Há também, certamente, o problema da austeridade. Mas toda a gente já percebeu que ela é como as máscaras da senhora da DGS: não existe até ao momento em que for impossível contestar que ela está aí, em plena força. O que não impedirá António Costa de continuar a negar a sua existência, até porque ele partilha a posição de Humpty Dumpty no Do outro lado do espelho.
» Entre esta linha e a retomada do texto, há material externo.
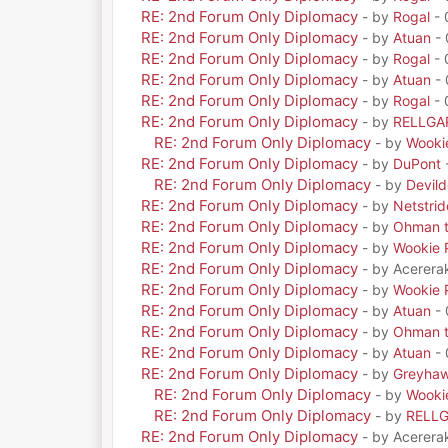
RE: 2nd Forum Only Diplomacy
- by
Rogal
- 
RE: 2nd Forum Only Diplomacy
- by
Atuan
- 
RE: 2nd Forum Only Diplomacy
- by
Rogal
- 
RE: 2nd Forum Only Diplomacy
- by
Atuan
- 
RE: 2nd Forum Only Diplomacy
- by
Rogal
- 
RE: 2nd Forum Only Diplomacy
- by
RELLGA
RE: 2nd Forum Only Diplomacy
- by
Wooki
RE: 2nd Forum Only Diplomacy
- by
DuPont
RE: 2nd Forum Only Diplomacy
- by
Devil
RE: 2nd Forum Only Diplomacy
- by
Netstrid
RE: 2nd Forum Only Diplomacy
- by
Ohman t
RE: 2nd Forum Only Diplomacy
- by
Wookie 
RE: 2nd Forum Only Diplomacy
- by Acerera
RE: 2nd Forum Only Diplomacy
- by
Wookie 
RE: 2nd Forum Only Diplomacy
- by
Atuan
- 
RE: 2nd Forum Only Diplomacy
- by
Ohman t
RE: 2nd Forum Only Diplomacy
- by
Atuan
- 
RE: 2nd Forum Only Diplomacy
- by
Greyha
RE: 2nd Forum Only Diplomacy
- by
Wooki
RE: 2nd Forum Only Diplomacy
- by
RELL
RE: 2nd Forum Only Diplomacy
- by Acerera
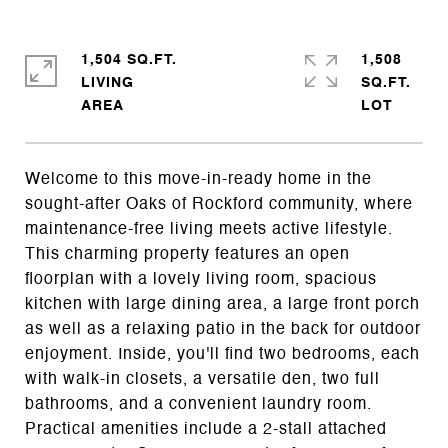
1,504 SQ.FT.
1,508
LIVING
SQ.FT.
Welcome to this move-in-ready home in the
sought-after Oaks of Rockford community, where
maintenance-free living meets active lifestyle.
This charming property features an open
floorplan with a lovely living room, spacious
kitchen with large dining area, a large front porch
as well as a relaxing patio in the back for outdoor
enjoyment. Inside, you'll find two bedrooms, each
with walk-in closets, a versatile den, two full
bathrooms, and a convenient laundry room.
Practical amenities include a 2-stall attached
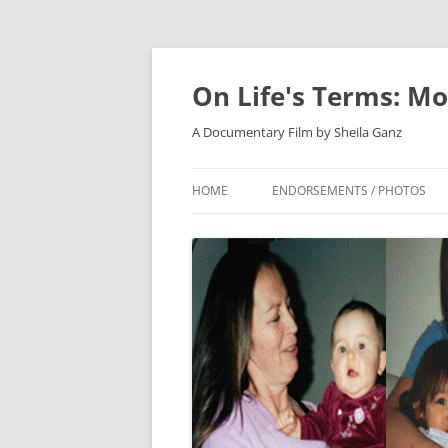
On Life's Terms: Mo
A Documentary Film by Sheila Ganz
HOME
ENDORSEMENTS / PHOTOS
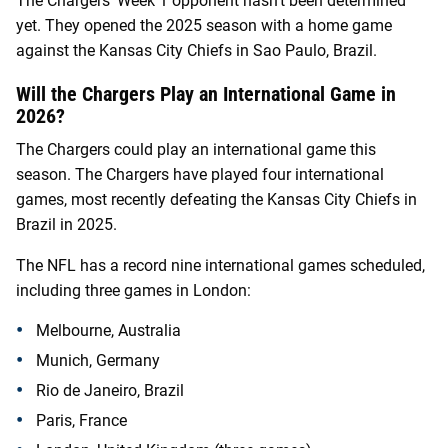
The Chargers’ Week 1 opponent hasn’t been determined
yet. They opened the 2025 season with a home game
against the Kansas City Chiefs in Sao Paulo, Brazil.
Will the Chargers Play an International Game in
2026?
The Chargers could play an international game this
season. The Chargers have played four international
games, most recently defeating the Kansas City Chiefs in
Brazil in 2025.
The NFL has a record nine international games scheduled,
including three games in London:
Melbourne, Australia
Munich, Germany
Rio de Janeiro, Brazil
Paris, France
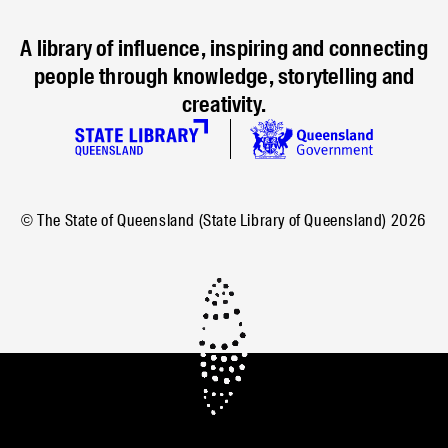
A library of influence, inspiring and connecting
people through knowledge, storytelling and
creativity.
© The State of Queensland (State Library of Queensland)
2026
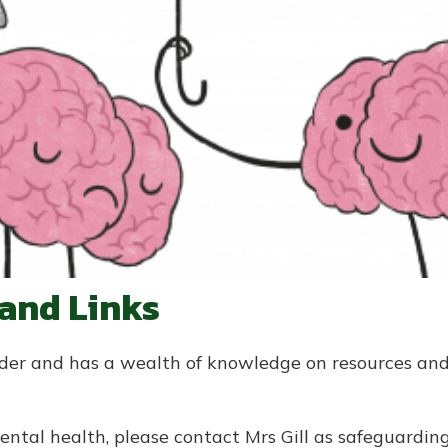
 and Links
Aider and has a wealth of knowledge on resources an
ental health, please contact Mrs Gill as safeguardi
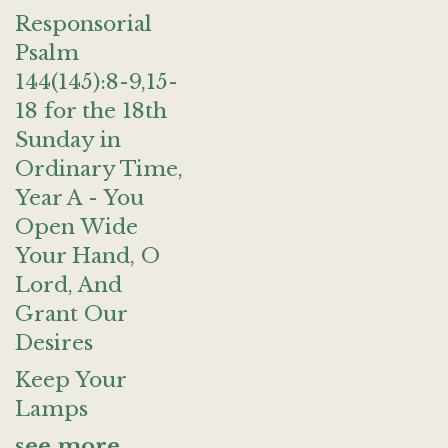
Responsorial
Psalm
144(145):8-9,15-
18 for the 18th
Sunday in
Ordinary Time,
Year A - You
Open Wide
Your Hand, O
Lord, And
Grant Our
Desires
Keep Your
Lamps
see more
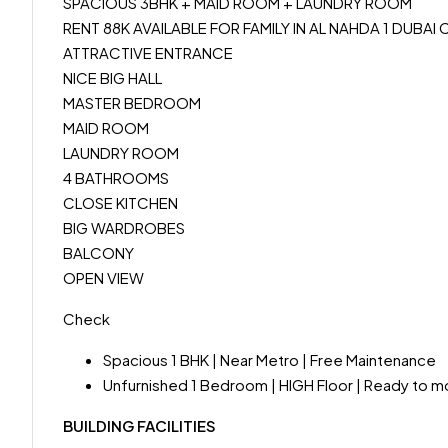
SPACIOUS 3BHK + MAID ROOM + LAUNDRY ROOM
RENT 88K AVAILABLE FOR FAMILY IN AL NAHDA 1 DUBA
ATTRACTIVE ENTRANCE
NICE BIG HALL
MASTER BEDROOM
MAID ROOM
LAUNDRY ROOM
4 BATHROOMS
CLOSE KITCHEN
BIG WARDROBES
BALCONY
OPEN VIEW
Check
Spacious 1 BHK | Near Metro | Free Maintenance
Unfurnished 1 Bedroom | HIGH Floor | Ready to 
BUILDING FACILITIES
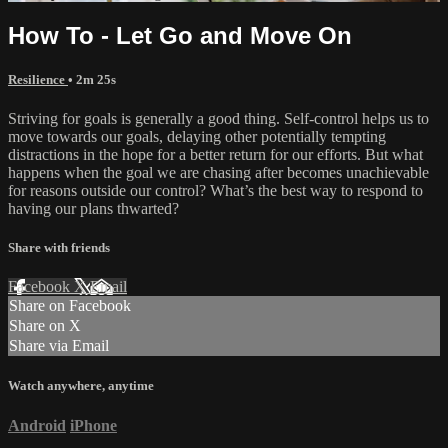
How To - Let Go and Move On
Resilience
• 2m 25s
Striving for goals is generally a good thing. Self-control helps us to
move towards our goals, delaying other potentially tempting
distractions in the hope for a better return for our efforts. But what
happens when the goal we are chasing after becomes unachievable
for reasons outside our control? What’s the best way to respond to
having our plans thwarted?
Share with friends
Facebook
X
Email
Share on Facebook
Share on X
Share via Email
Watch anywhere, anytime
Android
iPhone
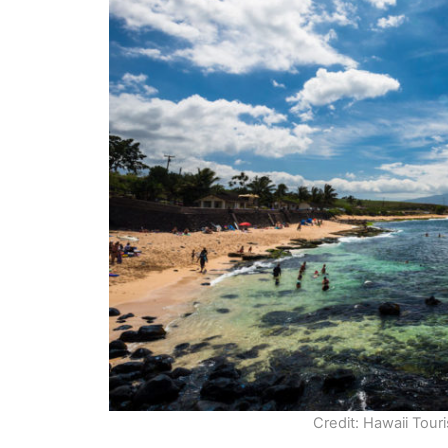
Credit: Hawaii Tour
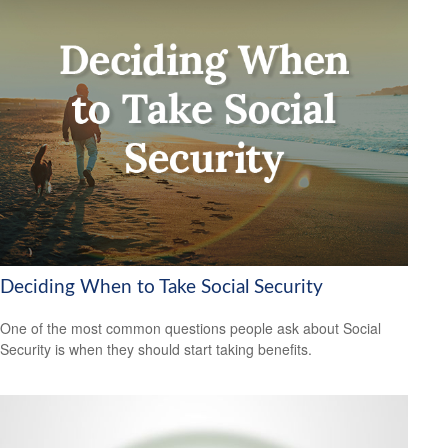
Deciding When to Take Social Security
One of the most common questions people ask about Social
Security is when they should start taking benefits.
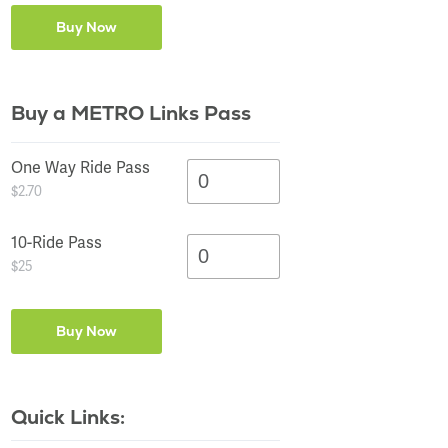
Buy a METRO Links Pass
One Way Ride Pass
$2.70
10-Ride Pass
$25
Quick Links:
Lembram-se do diálogo com a Alice? “Quando eu uso uma palavra”, disse Humpty Dumpty, num tom assaz desdenhoso, “ela significa exactamente aquilo que eu decido que ela significa – nem mais nem menos.” “A questão é”, disse Alice, “saber se se pode fazer com que as palavras signifiquem tantas coisas tão distintas.” “A questão é”, disse Humpty Dumpty, “quem deve dominar, which is to be master – é só isso.” Por esse lado, podemos estar descansados. Quem domina é António Costa e a austeridade nunca virá, tal como deixou de existir mal ele chegou ao poder. Alguém – uma “alta individualidade”, pois claro – até lembrou, numa ocasião solene, que contra ela estamos vacinados.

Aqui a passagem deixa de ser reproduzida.